Today’s Torah taste is Numbers 14:4-10. It reads: 4 So they said to one another, “Let us appoint a leader and return to Egypt.” 5 Then Moses and Aaron fell on their faces in the presence of all the assembly of the congregation of the sons of Israel. 6 Joshua the son of Nun and Caleb the son of Jephunneh, of those who had spied out the land, tore their clothes; 7 and they spoke to all the congregation of the sons of Israel, saying, “The land which we passed through to spy out is an exceedingly good land. 8 “If the LORD is pleased with us, then He will bring us into this land and give it to us– a land which flows with milk and honey. 9 “Only do not rebel against the LORD; and do not fear the people of the land, for they will be our prey. Their protection has been removed from them, and the LORD is with us; do not fear them.” 10 But all the congregation said to stone them with stones. Then the glory of the LORD appeared in the tent of meeting to all the sons of Israel.

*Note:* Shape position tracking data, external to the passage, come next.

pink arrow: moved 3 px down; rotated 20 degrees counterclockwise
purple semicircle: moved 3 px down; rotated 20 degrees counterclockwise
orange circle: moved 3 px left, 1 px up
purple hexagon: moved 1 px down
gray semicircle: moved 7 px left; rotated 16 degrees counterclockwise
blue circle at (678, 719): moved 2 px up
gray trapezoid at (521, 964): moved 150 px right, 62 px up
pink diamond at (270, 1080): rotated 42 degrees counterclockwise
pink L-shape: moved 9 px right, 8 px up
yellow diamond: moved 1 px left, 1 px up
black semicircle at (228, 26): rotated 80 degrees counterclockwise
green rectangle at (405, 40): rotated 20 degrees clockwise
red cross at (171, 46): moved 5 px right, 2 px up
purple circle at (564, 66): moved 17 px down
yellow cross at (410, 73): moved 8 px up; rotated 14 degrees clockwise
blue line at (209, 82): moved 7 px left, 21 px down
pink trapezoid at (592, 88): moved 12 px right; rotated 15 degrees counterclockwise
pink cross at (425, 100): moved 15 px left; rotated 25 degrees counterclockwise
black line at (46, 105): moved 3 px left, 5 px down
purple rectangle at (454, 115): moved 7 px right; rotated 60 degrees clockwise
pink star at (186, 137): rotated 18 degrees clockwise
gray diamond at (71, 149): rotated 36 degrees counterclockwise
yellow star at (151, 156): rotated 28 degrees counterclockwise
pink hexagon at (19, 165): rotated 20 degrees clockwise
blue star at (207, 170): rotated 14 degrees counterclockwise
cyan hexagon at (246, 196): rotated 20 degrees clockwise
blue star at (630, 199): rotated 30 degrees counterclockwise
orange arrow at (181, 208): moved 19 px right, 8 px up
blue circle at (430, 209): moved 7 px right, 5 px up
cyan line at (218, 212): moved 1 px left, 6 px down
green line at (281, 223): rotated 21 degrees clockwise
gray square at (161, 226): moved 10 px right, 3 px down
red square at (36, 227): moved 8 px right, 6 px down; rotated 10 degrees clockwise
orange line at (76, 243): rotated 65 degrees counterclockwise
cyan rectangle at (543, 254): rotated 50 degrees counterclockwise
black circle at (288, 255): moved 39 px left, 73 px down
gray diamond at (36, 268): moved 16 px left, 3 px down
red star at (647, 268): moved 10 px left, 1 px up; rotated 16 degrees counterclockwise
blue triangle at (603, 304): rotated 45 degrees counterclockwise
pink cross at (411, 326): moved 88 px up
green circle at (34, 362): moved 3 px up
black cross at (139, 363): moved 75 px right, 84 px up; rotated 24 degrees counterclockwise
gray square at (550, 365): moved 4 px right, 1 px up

In this passage God’s covenant people fail to believe the faithful spies. After the leaders of the twelve tribes went into Cannan as spies, they reported back to Israelites the Land’s prosperity and the might of its inhabitants. Against the advice of Joshua and Caleb they became fearful and rejected the Lord’s Land gift. This resulted in God judging the older Exodus generation with death in the wilderness. And it resulted in giving the Land to the younger generation after forty years of wilderness wandering was completed.
There was no good reason for Israel not to trust God to lead them victoriously into Canaan. Since the nation left Sinai God demonstrated His supernatural power to the Israelites. He provided manna and the Spirit. And He bestowed the gift of prophecy on the 70 elders.
So Moses and Aaron try to persuade the people to enter the land. They pray for the nation when the nation is rebellious. Joshua and Caleb warn the people against turning back. They correctly identify their actions as rebellion against God and fear of the Canaanites. They remind the people that God is with them. Yet despite all this the community violently rejected their pleas to trust and obey God. In fact God Himself had to step in to prevent the people from stoning Joshua and Caleb.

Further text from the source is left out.